03/16/2021
Complications of Probating an Estate With Only a Copy of a Decedent’s Will and How to Avoid Them.
This past year I experienced not one but two probate cases where the heirs or devisees could only find a copy of the decedent’s will. In both cases we had a photocopy of the original will. While a copy of a will can be submitted to probate, it does complicate matters and requires more time and cost than does filing an original will.
In most cases, a decedent’s will directs that their estate be probated informally meaning “unsupervised” by the probate court. Informal probate allows the personal representative (PR) also known as an executor, to process the decedent’s estate efficiently and as cost effective as possible in the shortest amount of time. However, when presenting a copy of a decedent’s will, one must file a Petition for Probate and/or Appointment of Personal Representative as opposed to an Application for Probate. The difference is that a petition requires a hearing before the court. The hearing, usually scheduled 4-6 weeks in the future, will establish that all parties agree this is the “will” of the decedent and they agree who should be personal representative. If they can’t agree, then the court will decide who will be the PR.

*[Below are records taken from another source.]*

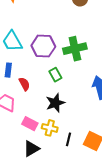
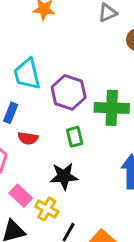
red semicircle: (24, 84) -> (28, 138), turned 112

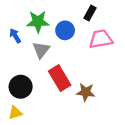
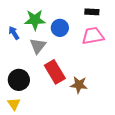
black rectangle: (90, 13) -> (92, 12), moved, turned 64
yellow triangle: (15, 113) -> (14, 104), turned -48

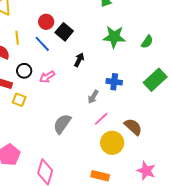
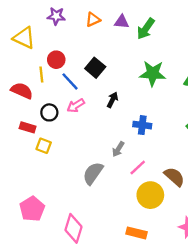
red circle: (46, 22) -> (56, 60), moved
pink arrow: (47, 77) -> (76, 106), moved
blue cross: (114, 82) -> (142, 125), moved
gray arrow: (93, 97) -> (118, 149), moved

This scheduled hearing on the petition is the first of the delays caused by filing a petition for probate. Contrast when filing the original will and application for probate. The personal representative is given Letters of Authority immediately when the application is filed. This allows the PR to begin immediately to get into the decedent’s home, find records, financials, protect property, establish an estate bank account and notify creditors of the decedent’s passing.

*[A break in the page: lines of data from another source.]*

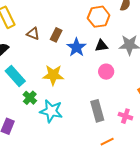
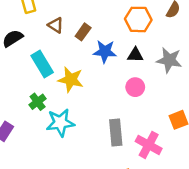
blue star: (76, 47) -> (105, 51), turned 30
cyan rectangle: (15, 76) -> (42, 64), moved
cyan star: (51, 111) -> (60, 123), turned -30
pink cross: (125, 116) -> (149, 145), size x1.5

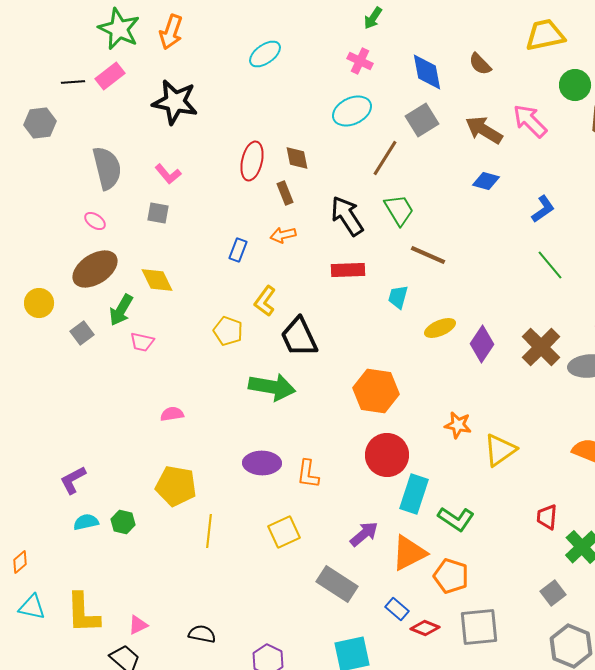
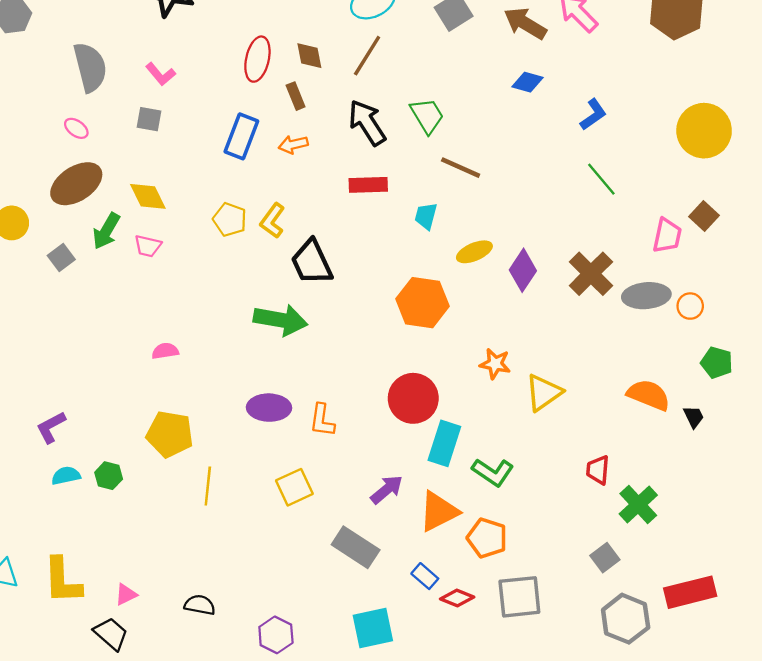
brown line: (385, 158) -> (367, 56), moved
blue rectangle: (238, 250) -> (241, 136), moved, size x1.6
yellow pentagon: (228, 331) -> (230, 219), moved
pink trapezoid: (142, 342) -> (148, 246), moved
orange hexagon: (376, 391) -> (422, 303), moved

Court rules require that all interested persons must be given actual notice of the petition, notice of the hearing, and proof of service must be filed so the court knows all parties have been notified and have an opportunity to attend the hearing and voice their approval or disapproval of the petition.
Another complication arose in one of the cases when it was found the decedent had a safety deposit box at a major bank and there was no other person with authority to open the box. This required us to file a Petition and Order to Open Safe-Deposit Box to Locate Will or Burial Deed and required another filing fee. Getting the judge to sign the order was not a problem but the bank (did I mention I hate dealing with banks) has their own policies and procedures. You would think it should be a simple matter to go to the bank with a court order in hand and have them let you get in the safety deposit box and look for a will. But no, the bank said they had to send the court order to their legal department at bank headquarters to be examined and approved by their lawyers (as if the bank lawyers could disapprove a court order). This delay took more than ten days before my client was allowed to get permission from the bank to open the box. And what did we find? The original will and prepaid burial deed!

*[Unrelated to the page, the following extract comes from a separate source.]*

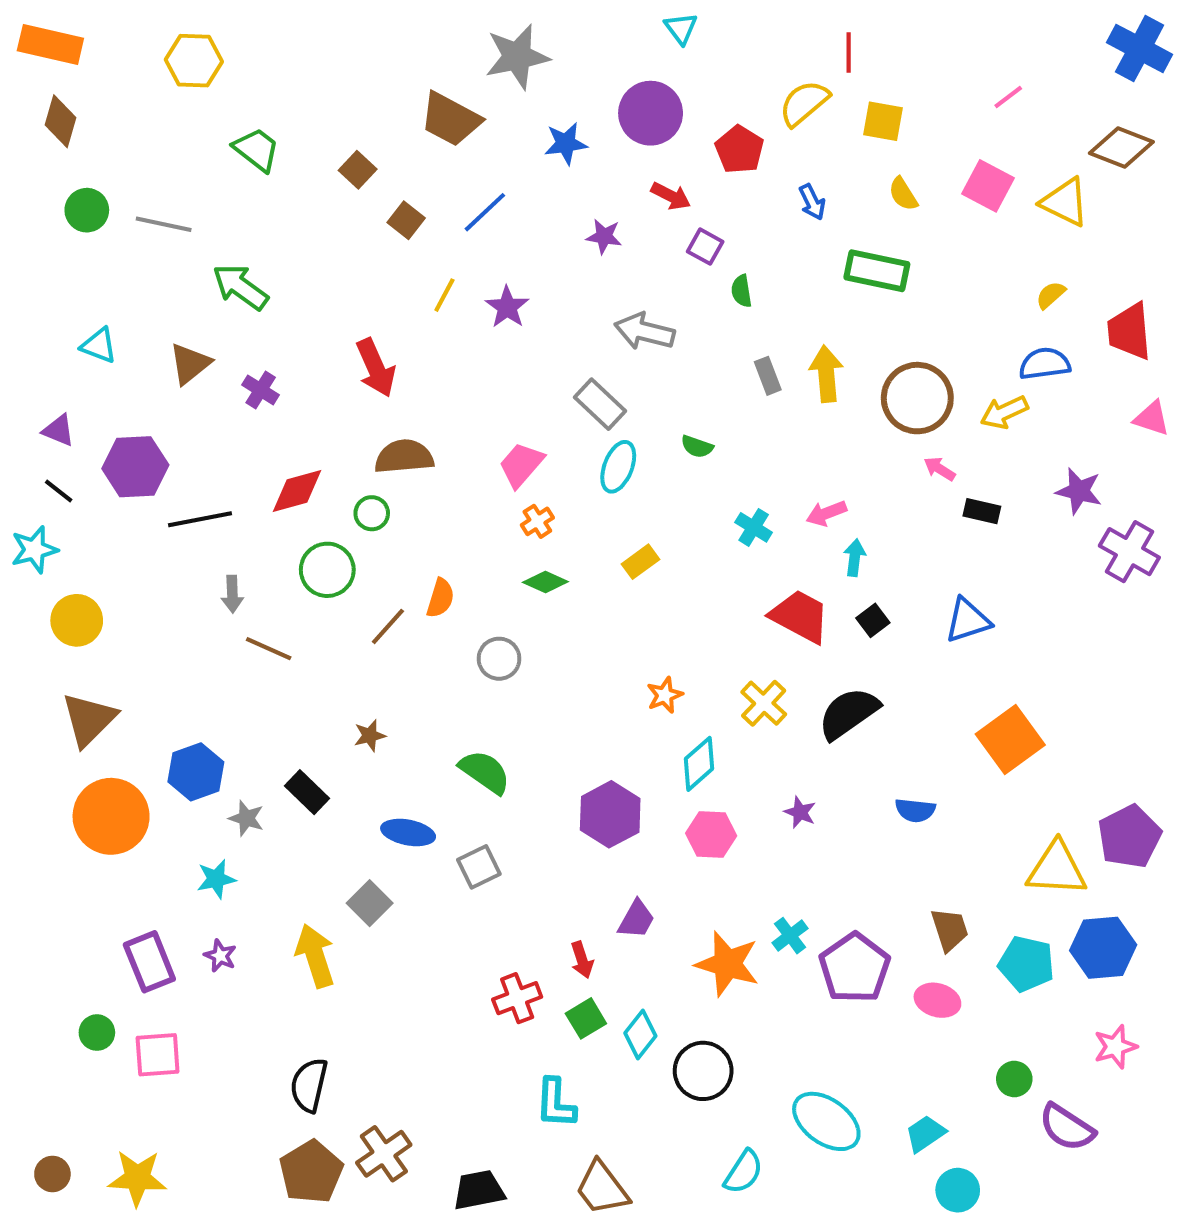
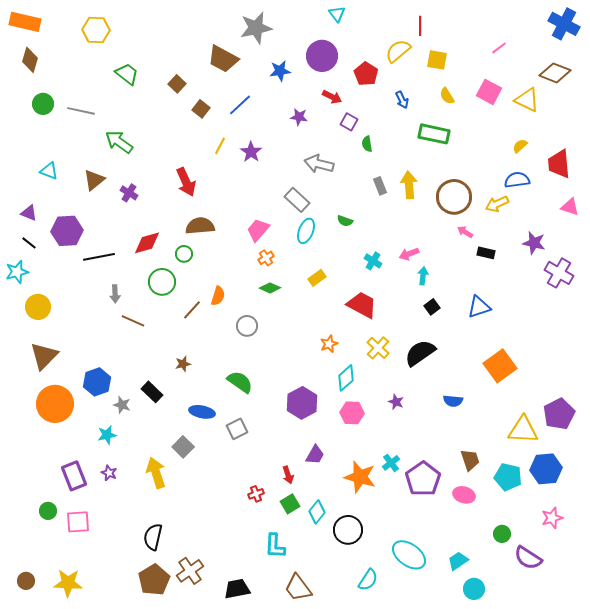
red trapezoid: (800, 616) -> (362, 305), moved
red cross: (517, 998) -> (256, 494), size x0.7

After that, we had to file a safe box search certification signed by my client and two bank officers testifying as to what was found in the box. Note that the order to open the box only allows the petitioner to take a will and burial deed out. Anything else in the box stays there until the petitioner is appointed as the legal personal representative. Then, he or she has to make another trip to the bank to clean out the box.
Now let’s deal with the real estate. In both my cases, because they were formal probate, the Letters of Authority came with a restriction: “The Personal Representative shall not sell any real estate of the estate without further order of the court.”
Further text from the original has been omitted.